(Stored dataset items)

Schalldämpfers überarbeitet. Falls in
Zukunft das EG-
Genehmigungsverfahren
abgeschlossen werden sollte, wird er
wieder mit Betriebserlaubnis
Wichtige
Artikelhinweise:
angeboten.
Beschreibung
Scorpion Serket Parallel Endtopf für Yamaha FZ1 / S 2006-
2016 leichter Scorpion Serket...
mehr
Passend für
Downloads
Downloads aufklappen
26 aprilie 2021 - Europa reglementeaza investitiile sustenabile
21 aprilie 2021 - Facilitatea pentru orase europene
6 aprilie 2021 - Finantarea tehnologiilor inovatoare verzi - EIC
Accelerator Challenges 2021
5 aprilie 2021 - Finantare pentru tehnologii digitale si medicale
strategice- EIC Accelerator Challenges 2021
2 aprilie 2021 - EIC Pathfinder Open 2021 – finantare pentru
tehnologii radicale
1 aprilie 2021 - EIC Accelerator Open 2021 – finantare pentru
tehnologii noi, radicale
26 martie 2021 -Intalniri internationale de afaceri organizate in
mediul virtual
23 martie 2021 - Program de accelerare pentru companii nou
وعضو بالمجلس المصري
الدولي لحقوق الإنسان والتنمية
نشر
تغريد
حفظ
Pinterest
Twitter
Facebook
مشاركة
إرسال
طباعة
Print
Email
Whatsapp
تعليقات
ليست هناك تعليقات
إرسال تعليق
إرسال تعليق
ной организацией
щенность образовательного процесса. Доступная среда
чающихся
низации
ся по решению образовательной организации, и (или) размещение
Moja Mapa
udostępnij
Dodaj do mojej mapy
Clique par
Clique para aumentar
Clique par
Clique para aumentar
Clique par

## What you are asked to do
Could you retype each record exactly as it appears?

## Written solution
Schalldämpfers überarbeitet. Falls in
Zukunft das EG-
Genehmigungsverfahren
abgeschlossen werden sollte, wird er
wieder mit Betriebserlaubnis
Wichtige
Artikelhinweise:
angeboten.
Beschreibung
Scorpion Serket Parallel Endtopf für Yamaha FZ1 / S 2006-
2016 leichter Scorpion Serket...
mehr
Passend für
Downloads
Downloads aufklappen
26 aprilie 2021 - Europa reglementeaza investitiile sustenabile
21 aprilie 2021 - Facilitatea pentru orase europene
6 aprilie 2021 - Finantarea tehnologiilor inovatoare verzi - EIC
Accelerator Challenges 2021
5 aprilie 2021 - Finantare pentru tehnologii digitale si medicale
strategice- EIC Accelerator Challenges 2021
2 aprilie 2021 - EIC Pathfinder Open 2021 – finantare pentru
tehnologii radicale
1 aprilie 2021 - EIC Accelerator Open 2021 – finantare pentru
tehnologii noi, radicale
26 martie 2021 -Intalniri internationale de afaceri organizate in
mediul virtual
23 martie 2021 - Program de accelerare pentru companii nou
وعضو بالمجلس المصري
الدولي لحقوق الإنسان والتنمية
نشر
تغريد
حفظ
Pinterest
Twitter
Facebook
مشاركة
إرسال
طباعة
Print
Email
Whatsapp
تعليقات
ليست هناك تعليقات
إرسال تعليق
إرسال تعليق
ной организацией
щенность образовательного процесса. Доступная среда
чающихся
низации
ся по решению образовательной организации, и (или) размещение
Moja Mapa
udostępnij
Dodaj do mojej mapy
Clique par
Clique para aumentar
Clique par
Clique para aumentar
Clique par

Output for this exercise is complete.